== EXERCISE REQUIREMENTS ==
As written and without pictures, set down the lines from the one that contains "يونيو 27, 2026" through the end of the data.

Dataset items
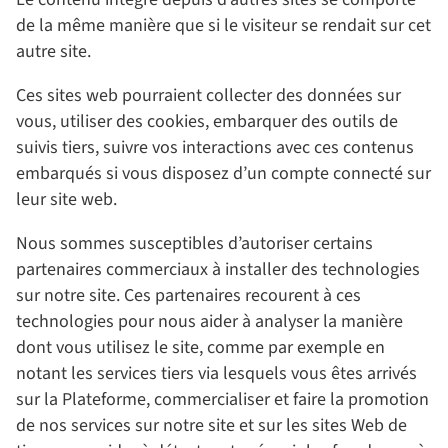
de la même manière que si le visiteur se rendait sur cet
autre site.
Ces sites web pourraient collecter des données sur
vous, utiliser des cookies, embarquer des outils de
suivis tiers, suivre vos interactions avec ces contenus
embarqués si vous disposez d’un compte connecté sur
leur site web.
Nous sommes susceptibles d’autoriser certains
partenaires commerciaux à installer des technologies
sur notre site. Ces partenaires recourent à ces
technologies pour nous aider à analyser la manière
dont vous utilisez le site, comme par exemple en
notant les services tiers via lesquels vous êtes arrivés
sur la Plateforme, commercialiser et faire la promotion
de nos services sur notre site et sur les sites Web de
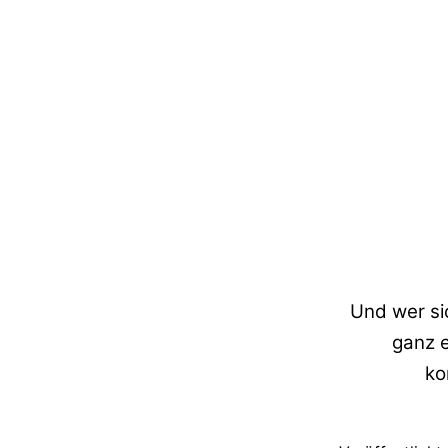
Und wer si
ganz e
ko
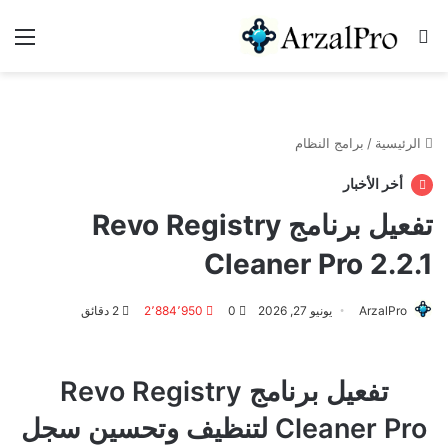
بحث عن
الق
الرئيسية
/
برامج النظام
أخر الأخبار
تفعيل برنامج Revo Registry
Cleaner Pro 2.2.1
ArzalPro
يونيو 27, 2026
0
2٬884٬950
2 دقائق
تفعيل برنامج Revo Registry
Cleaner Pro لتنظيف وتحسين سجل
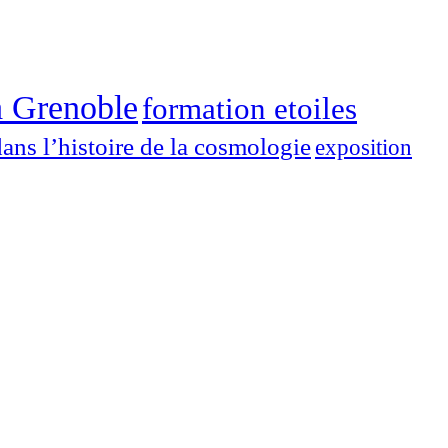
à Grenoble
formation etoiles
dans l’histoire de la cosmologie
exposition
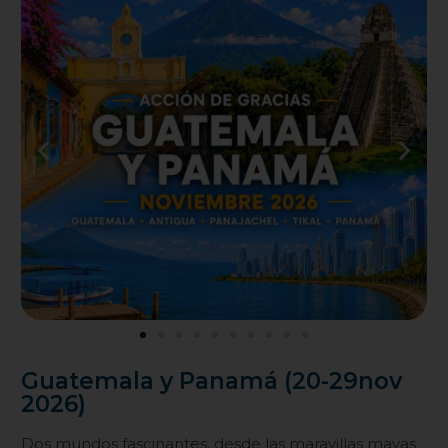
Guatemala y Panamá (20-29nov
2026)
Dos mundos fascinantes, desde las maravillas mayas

== EXERCISE ANSWER ==
يونيو 27, 2026
0
2٬884٬950
2 دقائق
تفعيل برنامج Revo Registry
Cleaner Pro لتنظيف وتحسين سجل
à Grenoble
formation etoiles
dans l’histoire de la cosmologie
exposition
Guatemala y Panamá (20-29nov
2026)
Dos mundos fascinantes, desde las maravillas mayas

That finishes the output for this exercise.